26. The method of claim 18, further comprising enabling a clinician or the patient to adjust stimulation programming depending on feedback of the patient's reaction to treatment with the stimulation waveform.

27. The method of claim 18, further comprising defining the amplitude modulation envelope based on a user input, the user input including at least one of a function and one or more function generation parameters.

28. The method of claim 18, further comprising retrieving data from at least one sensor that is communicatively coupled to the controller, wherein the at least one sensor is configured to be disposed in or at the patient at a location to observe an expression of an affectation that is symptomatic of the pathological condition; and

29. The method of claim 28, further comprising providing data from the at least one sensor, or information based on the data, to the clinician via an interface.

30. The method of claim 28, further comprising adjusting a parameter of the amplitude modulation envelope as a function of data received from the at least one sensor.

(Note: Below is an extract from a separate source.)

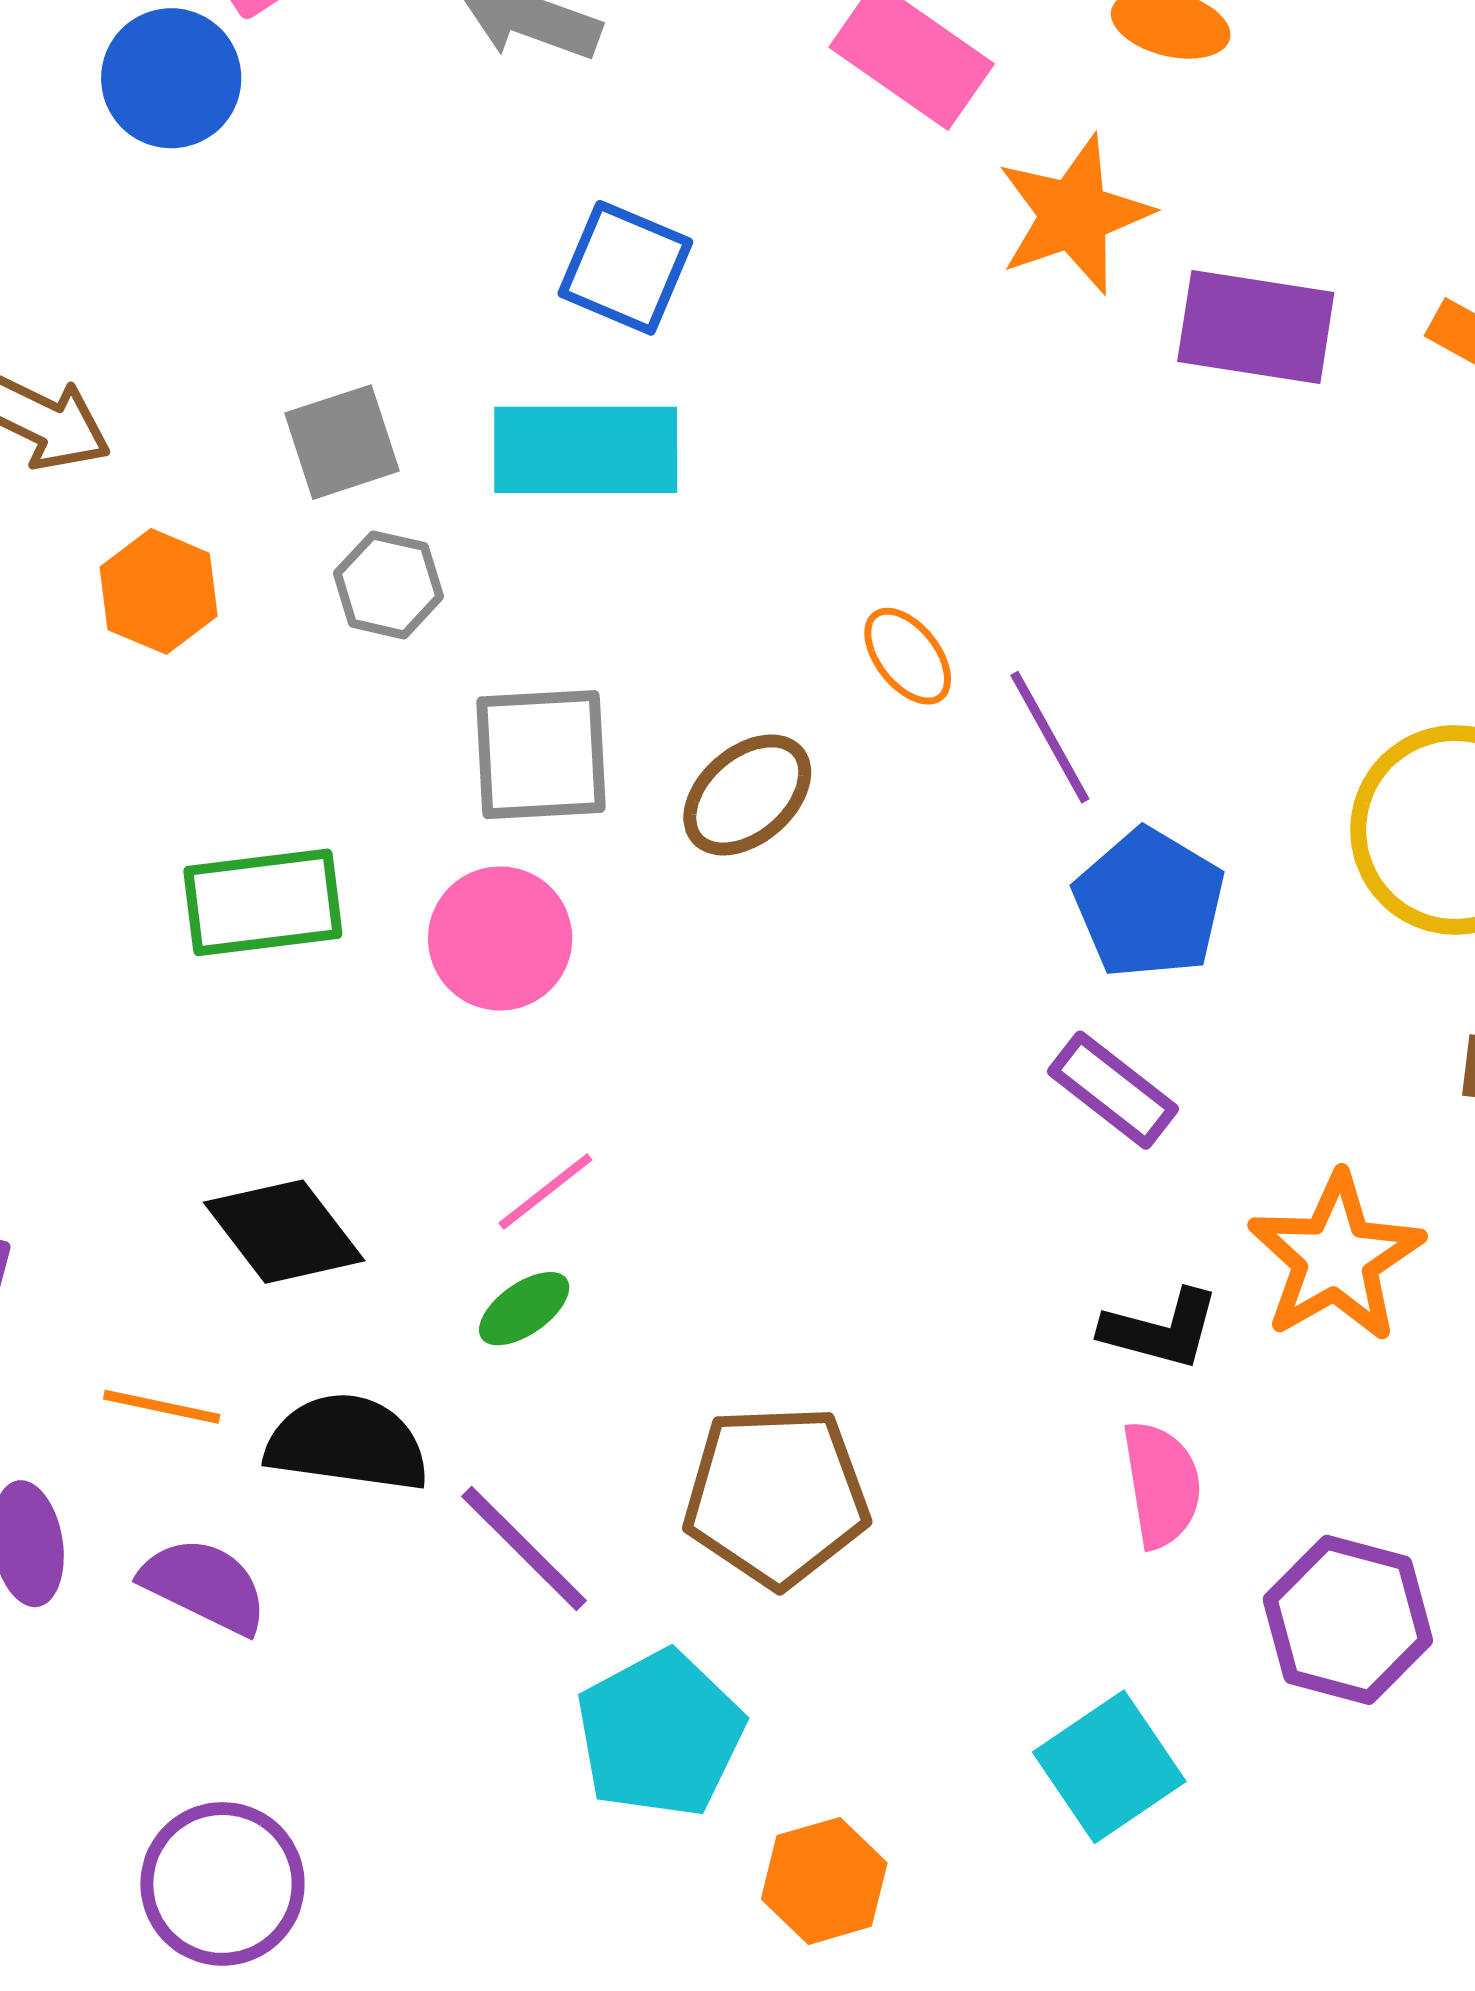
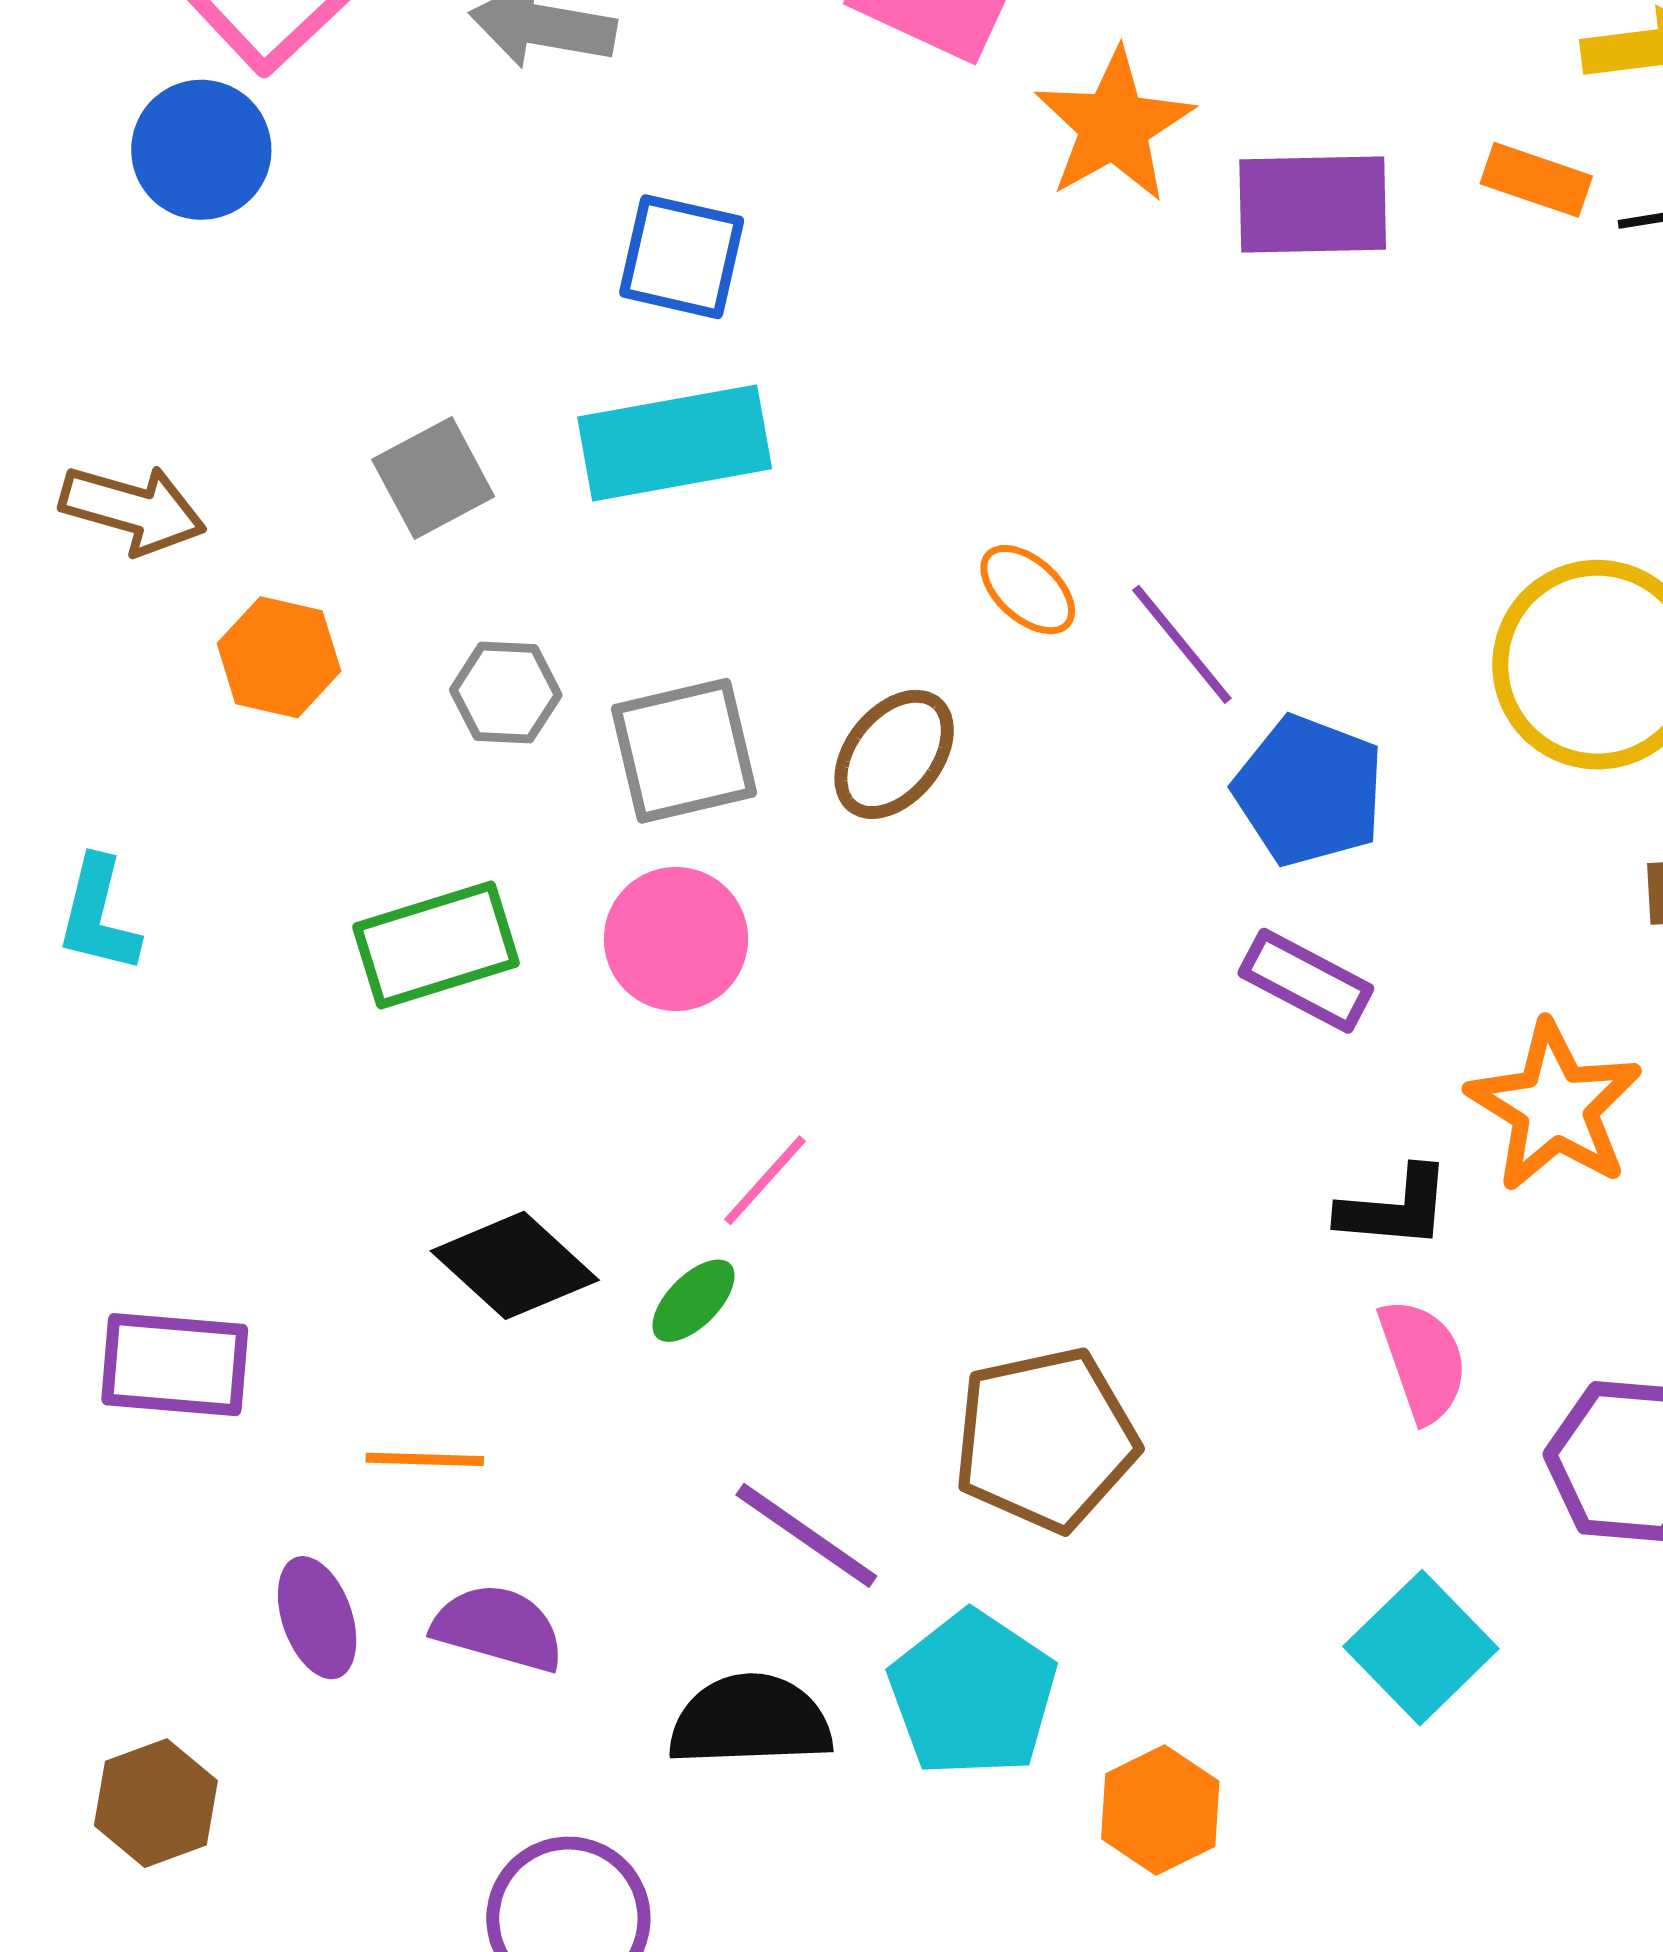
gray hexagon: (388, 585) -> (506, 693), moved
green ellipse: (524, 1309) -> (694, 1301), moved
black semicircle: (347, 1443) -> (750, 1721), moved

31. The method of claim 28, wherein the at least one sensor is further configured to be coupled to an appendage or head of the patient, offset from the patient with an orientation to observe motion of the patient, motion of an appendage of the patient, motion of a head of the patient, or offset from the patient with an orientation to detect eye gaze or eye saccades of the patient.

32. The method of claim 28, wherein the location elsewhere within the patient is a subcutaneous, epidural, subdural, intracortical, or subcortical region of the patient.

33. The method of claim 28, wherein the at least one sensor includes at least one of the following sensor types: an electro-chemical sensor, motion sensor, optical sensor, accelerometer, and imaging device.

34. The method of claim 18, further comprising converting the signal waveform to a current-controlled electrical waveform.

35. A computer-readable medium storing instructions that, when executed by a computer, cause the computer to:

generate a signal waveform defining a series of DBS pulses within an amplitude modulation envelope, a frequency of the amplitude modulation envelope being less than or equal to half of a frequency of the DBS pulses;

amplify the signal waveform to produce a corresponding electrical waveform; convert the electrical waveform to a stimulation waveform via at least one DBS electrode implanted in electrical communication with deep brain tissue within a brain of a patient, the deep brain tissue known to exhibit a pathological oscillation pattern related to the pathological condition; and

apply the stimulation waveform to the deep brain tissue to entrain neurons of the deep brain tissue in a normal oscillation pattern, thereby suppressing the pathological oscillation pattern to treat the pathological condition.